Lewis has received a grant from the Mellon Foundation to undertake a comprehensive look at the subject from various angles and with a transdisciplinary gaze. “Often in humanities the focus is on meaning making without attention to the deeper context. A transdisciplinary lens allows us to borrow from various disciplines, question what we hold sacred in our own disciplines, see and approach differently,” she said.
“I’m influenced by feminist food studies scholars who, long before popularised writers like Michael Pollan, drew on autobiographical narratives, anecdotes, life histories, various visual and literary texts, popular and material culture, participatory and observational research. All the texts I deal with (two by South African novelists and one set involving the scholarly and practical work of two South African ecofeminists) are sharply alert to the visceral, semiotic, social and discursive meanings of food.”
She emphasised that the work covers what food is and is not, its symbolic associations and ritualised meanings, as well as underlying cultural processes.

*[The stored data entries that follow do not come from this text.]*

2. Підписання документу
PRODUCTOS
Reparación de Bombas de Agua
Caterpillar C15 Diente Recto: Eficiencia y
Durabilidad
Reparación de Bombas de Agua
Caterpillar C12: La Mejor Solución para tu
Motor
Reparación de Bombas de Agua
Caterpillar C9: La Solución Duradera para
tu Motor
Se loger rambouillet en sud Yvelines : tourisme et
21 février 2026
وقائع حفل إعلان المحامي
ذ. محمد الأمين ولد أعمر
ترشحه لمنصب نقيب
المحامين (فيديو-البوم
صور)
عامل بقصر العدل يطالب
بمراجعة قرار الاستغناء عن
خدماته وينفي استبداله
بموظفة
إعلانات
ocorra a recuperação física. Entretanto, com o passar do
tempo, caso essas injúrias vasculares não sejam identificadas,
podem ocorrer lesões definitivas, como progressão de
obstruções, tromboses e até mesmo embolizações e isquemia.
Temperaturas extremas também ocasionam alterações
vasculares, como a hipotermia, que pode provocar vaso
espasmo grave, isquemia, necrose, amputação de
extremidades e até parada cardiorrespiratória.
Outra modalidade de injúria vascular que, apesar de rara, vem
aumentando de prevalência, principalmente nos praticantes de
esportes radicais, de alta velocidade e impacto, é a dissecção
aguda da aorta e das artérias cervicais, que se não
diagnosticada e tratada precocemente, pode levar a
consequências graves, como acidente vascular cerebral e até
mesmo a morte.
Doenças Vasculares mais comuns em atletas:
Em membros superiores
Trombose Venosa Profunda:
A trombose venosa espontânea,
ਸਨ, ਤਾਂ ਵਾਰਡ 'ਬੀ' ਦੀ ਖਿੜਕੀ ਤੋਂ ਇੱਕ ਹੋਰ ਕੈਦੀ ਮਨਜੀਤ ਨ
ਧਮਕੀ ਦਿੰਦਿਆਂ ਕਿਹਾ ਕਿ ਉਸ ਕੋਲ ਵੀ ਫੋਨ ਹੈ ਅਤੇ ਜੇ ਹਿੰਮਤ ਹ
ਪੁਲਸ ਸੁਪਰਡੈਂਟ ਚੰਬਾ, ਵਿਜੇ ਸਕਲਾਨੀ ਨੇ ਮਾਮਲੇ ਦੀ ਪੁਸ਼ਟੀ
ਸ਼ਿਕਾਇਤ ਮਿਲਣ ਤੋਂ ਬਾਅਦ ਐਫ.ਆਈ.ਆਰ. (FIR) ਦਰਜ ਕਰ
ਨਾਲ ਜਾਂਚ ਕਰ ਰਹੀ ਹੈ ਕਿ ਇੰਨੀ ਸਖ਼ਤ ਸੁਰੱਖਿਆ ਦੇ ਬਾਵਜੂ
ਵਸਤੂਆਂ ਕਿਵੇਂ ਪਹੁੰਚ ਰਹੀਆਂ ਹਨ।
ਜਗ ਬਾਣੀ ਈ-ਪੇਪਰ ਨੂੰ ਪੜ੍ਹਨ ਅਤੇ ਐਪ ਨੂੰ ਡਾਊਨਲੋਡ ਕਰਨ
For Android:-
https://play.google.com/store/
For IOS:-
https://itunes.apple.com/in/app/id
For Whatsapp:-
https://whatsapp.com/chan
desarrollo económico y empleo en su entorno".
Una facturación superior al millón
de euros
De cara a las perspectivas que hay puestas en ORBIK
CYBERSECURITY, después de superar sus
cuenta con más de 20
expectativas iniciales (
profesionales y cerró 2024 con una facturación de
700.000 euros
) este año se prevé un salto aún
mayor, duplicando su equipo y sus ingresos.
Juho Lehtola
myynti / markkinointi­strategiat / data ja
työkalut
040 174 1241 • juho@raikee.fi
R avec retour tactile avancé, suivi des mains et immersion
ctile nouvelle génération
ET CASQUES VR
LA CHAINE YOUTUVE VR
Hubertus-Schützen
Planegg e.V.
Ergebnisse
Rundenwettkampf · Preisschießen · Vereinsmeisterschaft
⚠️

She pointed to early work on sugar. “Sugar looms large as an image of colonial damage,” she said, “maybe even more than cotton because it’s still taking its toll in the present.”
She also highlighted the explosion of critical food studies, documents, podcasts, books and even a Netflix series by Michael Pollen which has been criticised for watering down and not acknowledging the underlying academic work.
“There is an industry around critical food studies that is politically motivated. Knowledge production harnessed in the interests of the market and in line with a neoliberal agenda which is troubling.”
Literary perspectives
As part of the work, Lewis will focus on two South African novels – J. M. Coetzee’s Waiting for the Barbarians (1980) and Zoë Wicomb’s October (2004).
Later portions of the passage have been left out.